Почему не с 1948-го? Я еще не был тогда дипломатическим обозревателем «Фигаро»; арабо-израильский конфликт еще не связывался с соперничеством между Востоком и Западом — в 1948 году это был лишь эпизод британского ухода из региона.

Теоретически франко-израильский союз обеспечивал мне интеллектуальный комфорт. Но лишь в известных границах: в 1956 году меня смутила англо-французская операция в Суэце, сговор французов с израильскими министрами — эта макиавеллическая акция, совпавшая с венгерской революцией. П. Бриссон упрекнул меня за мои критические выступления: «В кои-то веки мы что-то делаем или пытаемся делать, а вы критикуете, мало того — вы, еврей, осуждаете франко-еврейский союз…» В день, когда Насеру был предъявлен ультиматум, Мишель Дебре с женой и чета Фроссаров обедали у нас дома. Мишель Дебре сомневался в успехе «при подобном режиме». Все мы были озадачены, настроены скептически и враждебно. Следовало ли понимать дело так, что франкоанглийские союзники поставили себе целью свергнуть Насера и заменить его другим военным? В первый день экспедиции английское радио говорило о Негибе. Он был выбран в качестве вождя, лидера офицерами, организовавшими заговор против короля Фарука, и отстранен через несколько месяцев после падения монархии.

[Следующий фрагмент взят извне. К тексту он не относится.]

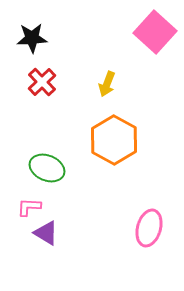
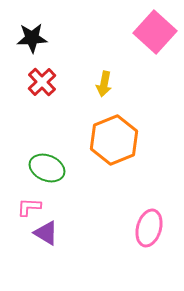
yellow arrow: moved 3 px left; rotated 10 degrees counterclockwise
orange hexagon: rotated 9 degrees clockwise
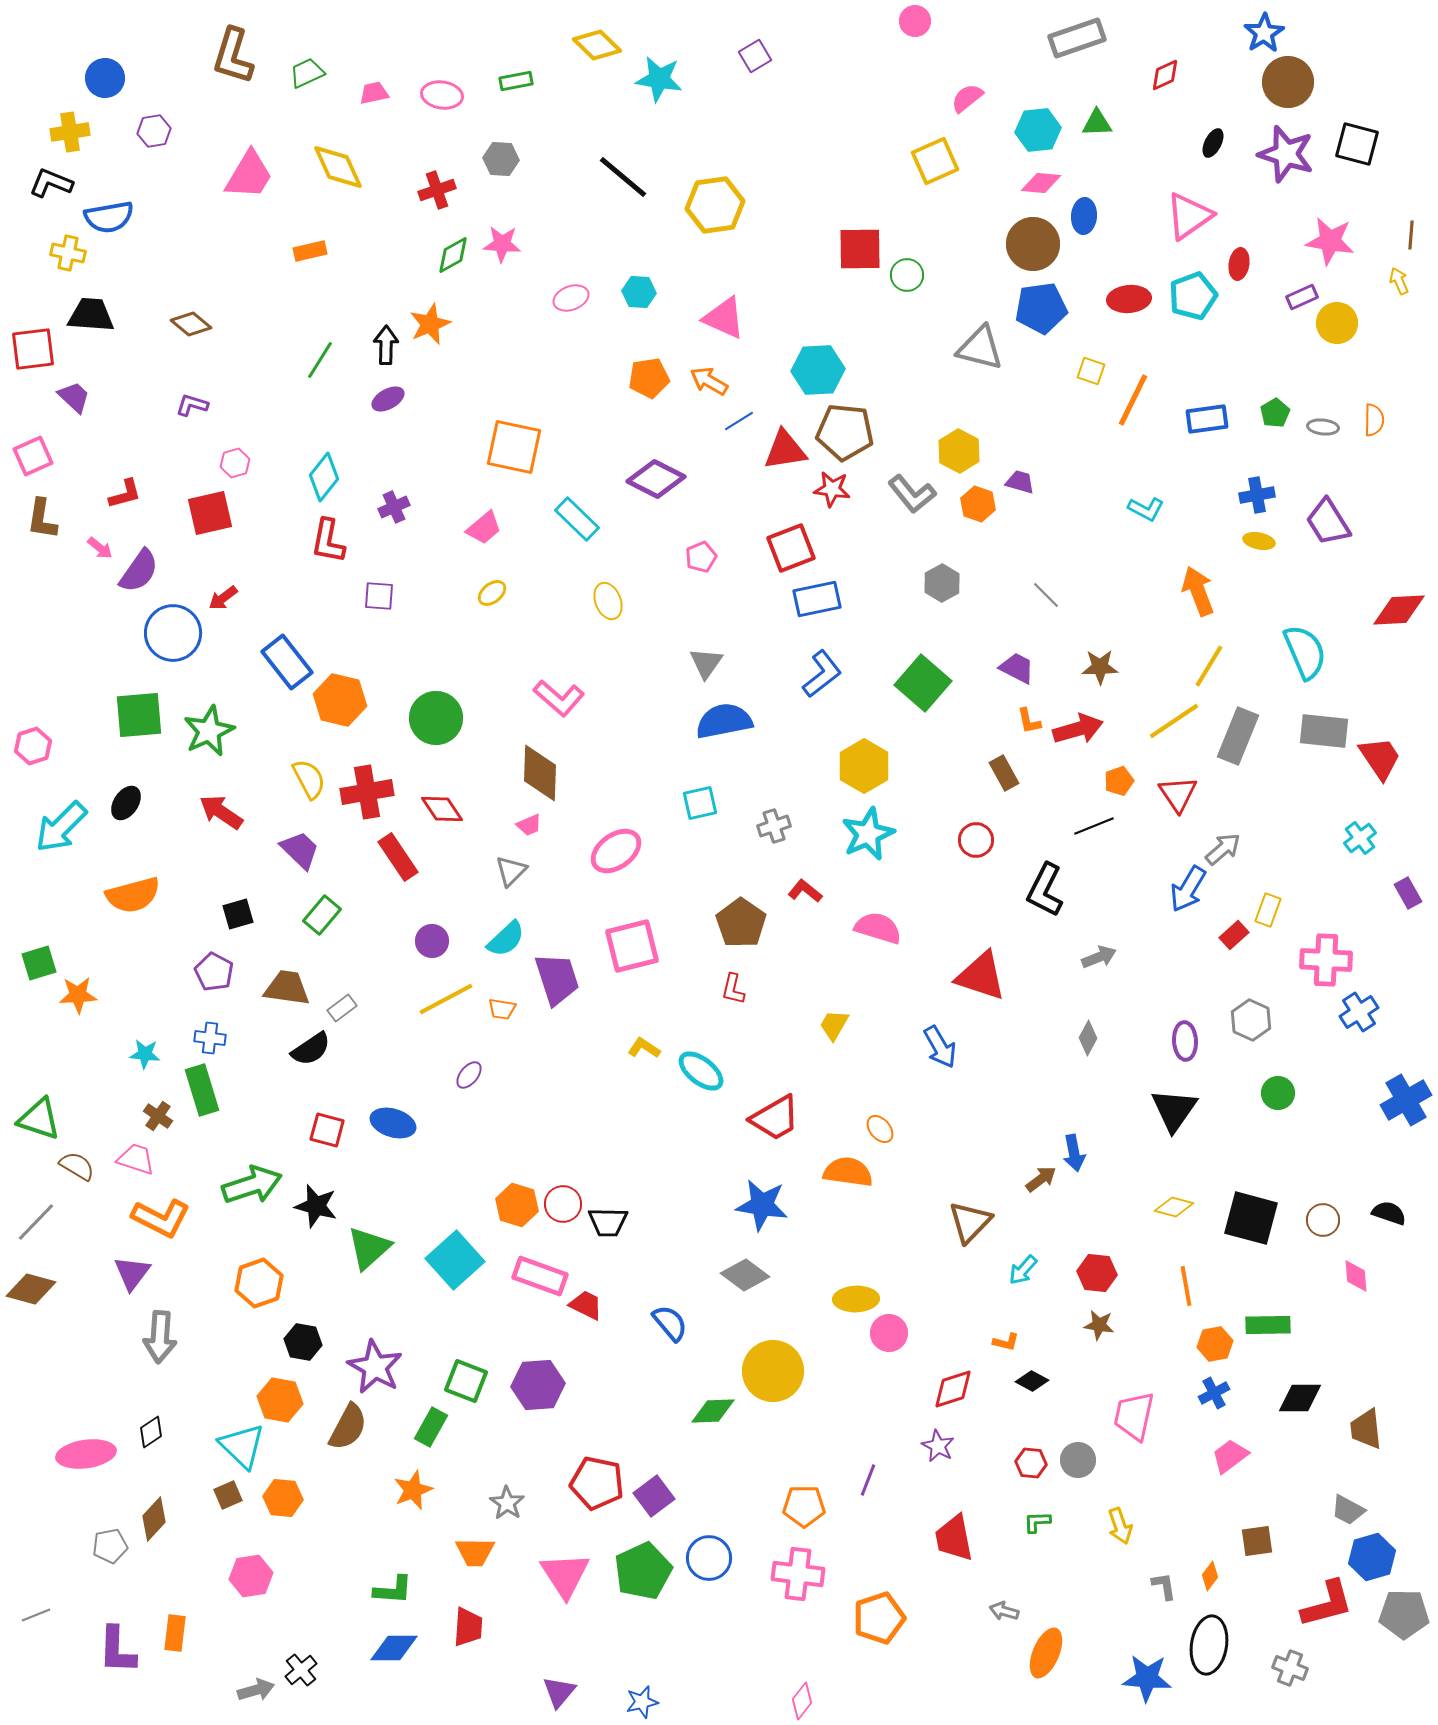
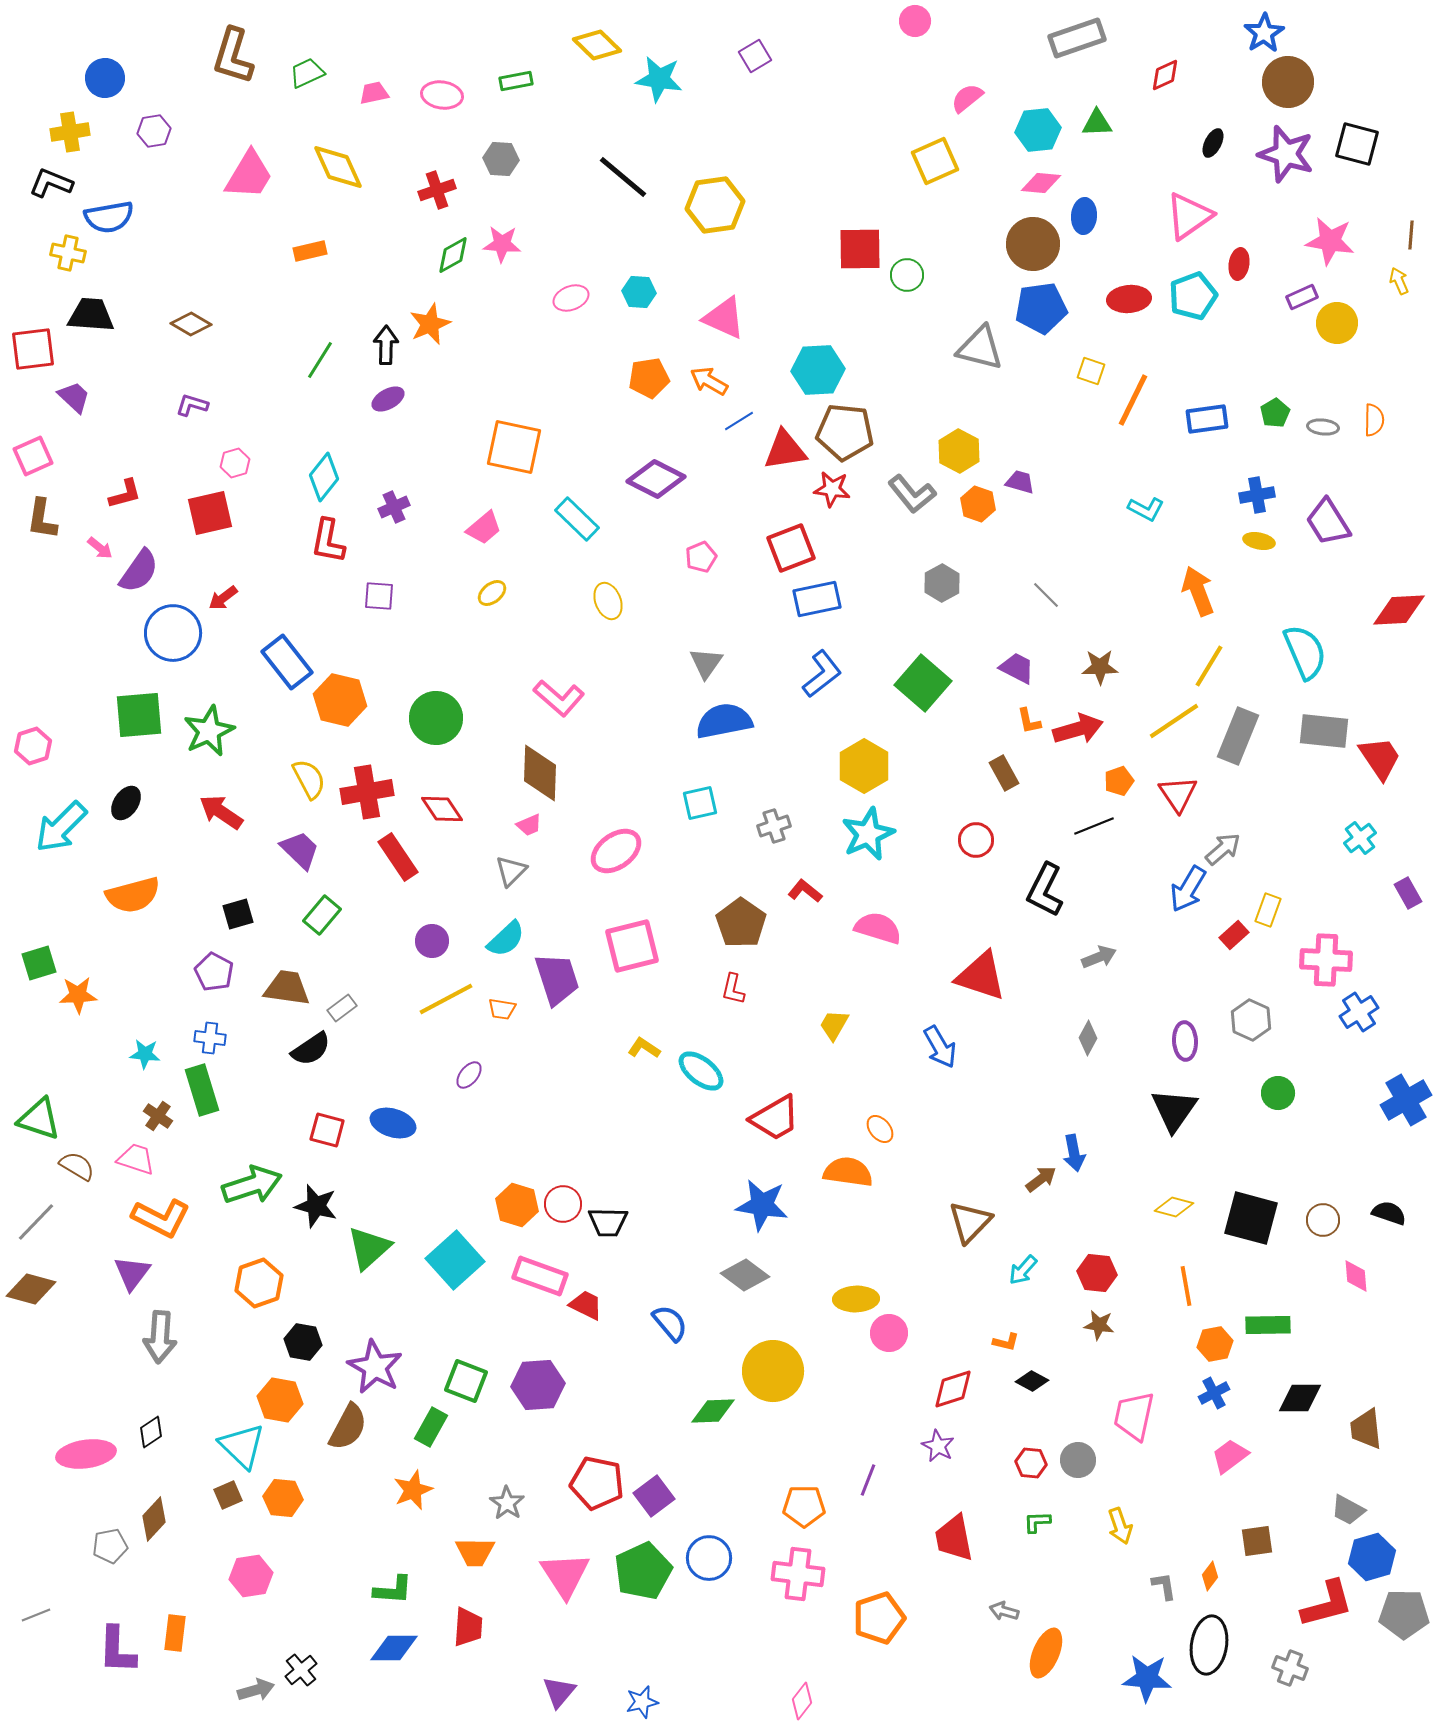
brown diamond at (191, 324): rotated 9 degrees counterclockwise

Французы — Ги Молле, Кристиан Пино — вероятно, мало думали об открытии Суэцкого канала; если не брать в расчет Израиль, почему египтянам надо было лишиться средств, которые они получали от прохода грузовых и нефтеналивных судов? Французы надеялись поразить в самое сердце алжирскую революцию, которую действенно поддерживал Насер; даже отставка Насера и приход менее антизападной команды не положили бы конец арабской поддержке ФНО.

В течение всех этих лет, между 1954-м и 1960-м, я не скрывал от себя хрупкости, неустойчивости этого альянса. Было случайностью, что обе страны, Франция и Израиль, оказались в состоянии войны с арабским миром. Первая — из-за Алжира, вторая — из-за палестинцев и арабской враждебности. Но алжирской войне предстояло окончиться раньше, чем другой; ни одной из двух стран не было суждено разделить с союзницей радость ее побед и горечь поражений. В 1956 году, во время путешествия по стране, мне повезло встретиться с Бен Гурионом, который тогда был не во власти и жил в своем мошаве. Белая комната безо всякого декора, почти монашеская келья; на стене книжные полки: мой беглый взгляд наткнулся на Маркса в переводах Молитора, Спинозу, Канта, других философов и на еврейскую литературу, мне не знакомую. Мы беседовали; разговор зашел об Алжире, и мой собеседник серьезно сказал: «I read the press; yesterday, 23 died, the day before yesterday 34, today 28. But you will have to go» [212] . Я не возразил ему.

212

«Я читаю прессу: вчера 23 погибших, позавчера 34, сегодня 18. Но вам придется уходить».